Reporting Use of Generative AI in Research
The rapid advancements in Generative Artificial Intelligence (GenAI) have ushered in a wide variety of applications across diverse fields. As researchers experiment with GenAI, comprehensive reporting of GenAI use in publications is essential for research reproducibility and transparency.
We developed these guidelines by analyzing a number of publications employing GenAI (many can be found on our Generative AI resources page). These guidelines are not definitive and are expected to evolve over time.
(Depending on the specific journals, some information may be included in the main body of the paper, some may be more appropriate as supplementary materials.)
Guidelines for Reporting the Use of Pre-trained Models such as ChatGPT
- The function of the GenAI model in your study. Describe the purpose of using GenAI in your study and how it fits in your project workflow.
- Provide the accurate name, version and developer of the model such as “ChatGPT 3.5 (Open AI, 2023)”

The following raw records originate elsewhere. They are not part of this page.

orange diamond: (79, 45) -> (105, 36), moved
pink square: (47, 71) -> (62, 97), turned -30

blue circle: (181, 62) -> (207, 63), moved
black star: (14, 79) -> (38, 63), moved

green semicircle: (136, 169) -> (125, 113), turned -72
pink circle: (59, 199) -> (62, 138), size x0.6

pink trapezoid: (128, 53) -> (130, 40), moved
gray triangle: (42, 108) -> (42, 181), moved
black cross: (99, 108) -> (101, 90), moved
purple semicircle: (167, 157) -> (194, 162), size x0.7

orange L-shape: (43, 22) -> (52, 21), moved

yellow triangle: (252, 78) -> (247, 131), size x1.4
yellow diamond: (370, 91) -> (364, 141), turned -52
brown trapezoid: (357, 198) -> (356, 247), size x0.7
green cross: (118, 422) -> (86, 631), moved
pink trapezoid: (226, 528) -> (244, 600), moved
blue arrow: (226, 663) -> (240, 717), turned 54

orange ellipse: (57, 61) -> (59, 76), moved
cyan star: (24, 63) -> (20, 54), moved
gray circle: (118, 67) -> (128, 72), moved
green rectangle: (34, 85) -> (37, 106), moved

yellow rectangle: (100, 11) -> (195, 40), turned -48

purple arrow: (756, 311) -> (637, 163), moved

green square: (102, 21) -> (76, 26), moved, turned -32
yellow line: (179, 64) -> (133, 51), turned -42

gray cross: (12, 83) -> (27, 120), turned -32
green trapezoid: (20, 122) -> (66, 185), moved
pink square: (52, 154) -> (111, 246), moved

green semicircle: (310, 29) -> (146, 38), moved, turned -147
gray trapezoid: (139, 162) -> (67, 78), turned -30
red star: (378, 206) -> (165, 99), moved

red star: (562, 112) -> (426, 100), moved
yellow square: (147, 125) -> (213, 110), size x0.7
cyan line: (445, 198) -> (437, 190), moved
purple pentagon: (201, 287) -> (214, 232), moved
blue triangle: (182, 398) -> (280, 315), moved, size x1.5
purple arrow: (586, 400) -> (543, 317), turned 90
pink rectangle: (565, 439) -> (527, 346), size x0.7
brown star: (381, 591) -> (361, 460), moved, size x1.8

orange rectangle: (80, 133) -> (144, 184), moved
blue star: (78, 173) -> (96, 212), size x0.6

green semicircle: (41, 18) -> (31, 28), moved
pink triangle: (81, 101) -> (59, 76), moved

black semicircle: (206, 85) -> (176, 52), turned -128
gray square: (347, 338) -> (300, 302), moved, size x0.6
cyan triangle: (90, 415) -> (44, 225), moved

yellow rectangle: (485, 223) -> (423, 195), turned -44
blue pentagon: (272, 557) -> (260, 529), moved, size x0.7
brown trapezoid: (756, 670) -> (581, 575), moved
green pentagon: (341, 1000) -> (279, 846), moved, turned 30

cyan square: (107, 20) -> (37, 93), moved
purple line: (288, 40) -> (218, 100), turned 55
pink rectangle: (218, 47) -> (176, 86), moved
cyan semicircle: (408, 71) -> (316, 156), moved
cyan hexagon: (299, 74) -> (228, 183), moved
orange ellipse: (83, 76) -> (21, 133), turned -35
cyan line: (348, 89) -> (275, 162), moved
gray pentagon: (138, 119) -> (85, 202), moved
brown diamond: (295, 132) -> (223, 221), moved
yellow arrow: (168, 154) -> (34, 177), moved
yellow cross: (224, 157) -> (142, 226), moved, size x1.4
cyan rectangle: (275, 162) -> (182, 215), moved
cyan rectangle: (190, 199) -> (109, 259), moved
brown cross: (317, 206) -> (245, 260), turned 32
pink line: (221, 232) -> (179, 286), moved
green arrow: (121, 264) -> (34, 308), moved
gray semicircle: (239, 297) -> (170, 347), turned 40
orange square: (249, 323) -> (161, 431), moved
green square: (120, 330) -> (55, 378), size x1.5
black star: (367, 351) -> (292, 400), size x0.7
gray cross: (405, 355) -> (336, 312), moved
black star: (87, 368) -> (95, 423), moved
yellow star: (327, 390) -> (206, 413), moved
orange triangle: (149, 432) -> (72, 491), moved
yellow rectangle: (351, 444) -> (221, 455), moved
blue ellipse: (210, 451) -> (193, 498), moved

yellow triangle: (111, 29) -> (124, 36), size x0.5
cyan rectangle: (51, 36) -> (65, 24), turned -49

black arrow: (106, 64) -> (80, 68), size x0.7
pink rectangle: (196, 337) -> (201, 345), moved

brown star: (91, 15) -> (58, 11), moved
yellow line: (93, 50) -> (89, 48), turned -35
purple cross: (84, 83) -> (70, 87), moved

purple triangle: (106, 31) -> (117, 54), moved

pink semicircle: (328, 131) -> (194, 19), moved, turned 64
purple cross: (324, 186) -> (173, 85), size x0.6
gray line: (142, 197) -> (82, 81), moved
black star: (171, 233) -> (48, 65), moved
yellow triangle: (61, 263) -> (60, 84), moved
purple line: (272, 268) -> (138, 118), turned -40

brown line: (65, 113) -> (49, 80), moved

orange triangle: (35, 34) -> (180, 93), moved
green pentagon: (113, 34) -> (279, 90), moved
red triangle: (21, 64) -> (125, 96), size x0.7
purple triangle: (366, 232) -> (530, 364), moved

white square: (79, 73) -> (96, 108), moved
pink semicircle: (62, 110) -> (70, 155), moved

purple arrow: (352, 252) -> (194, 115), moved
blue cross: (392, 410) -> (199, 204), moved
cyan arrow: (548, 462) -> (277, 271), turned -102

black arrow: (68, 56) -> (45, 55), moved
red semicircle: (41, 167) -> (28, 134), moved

- Prompts. For Large Language Models, provide the prompts used in the study. Detail prompt selection criteria if applicable.
- Dataset. Describe the dataset in your study that you applied the GenAI model on. Provide a reference to the dataset.
- Code. If you used code to apply the GenAI model or evaluate its output, provide a reference to the original code, and specify any modifications made for the current research. If you wrote the code, place it in a public repository, if possible, and then provide a reference.
- Evaluation Methods. Describe your method to evaluate the model output, such as the metrics that you used and who (or which software) served as evaluators.
- Hardware & Computational Assets. Provide a description of the computational resources and hardware used in your study.
- Performance Benchmarking. If you compared the performance of the GenAI model with the performance of other research methods, describe how the comparison was done (metrics, specifics of each method).
- Caveats & Biases. Describe the unknown aspects of the GenAI model that could make it challenging for others to reproduce your study.
Guidelines for What to Include When Reporting a Model You Have Trained
- The function of the GenAI model in your study. Describe the purpose of using GenAI in your study and how it fits in your project workflow.
- Training Data Details – Dataset size and origin, with details on data preprocessing, augmentation, and data issues that may impact the model such as missing data, non-representativeness, class imbalances in the dataset.
- Test Data Details – As above.
- Model Architecture – Details the specific arrangement of layers and neurons, types of activation functions, and attention mechanisms employed. Explain the reasoning for any unconventional choices made.
- Training Method – Learning rate, Batch size, Epochs, Optimizer, and any adaptive learning rate strategies, early stopping criteria, or custom optimizers used. The time used for training the model.
- Loss Function & Metrics – Specify what loss functions or metrics were chosen, and why
- Model Evaluation – Provide an assessment of performance using standard metrics such as accuracy and F1 score.
- Hardware & Computation Assets. Provide a description of the computational resources and hardware used in your study. GPU / CPU power.
- Performance Comparison – If you compared the performance of the GenAI model with the performance of other research methods, describe how the comparison was done (metrics, specifics of each method).
- Model Limitations. Describe scenarios or data types where the model might not perform optimally.
- Code. Place it in a public repository, if possible, and then provide a reference.
- Dataset. Provide a reference to the dataset, if possible.
If you are fine-tuning a pre-trained model, the guidelines from both of the above sections should be considered.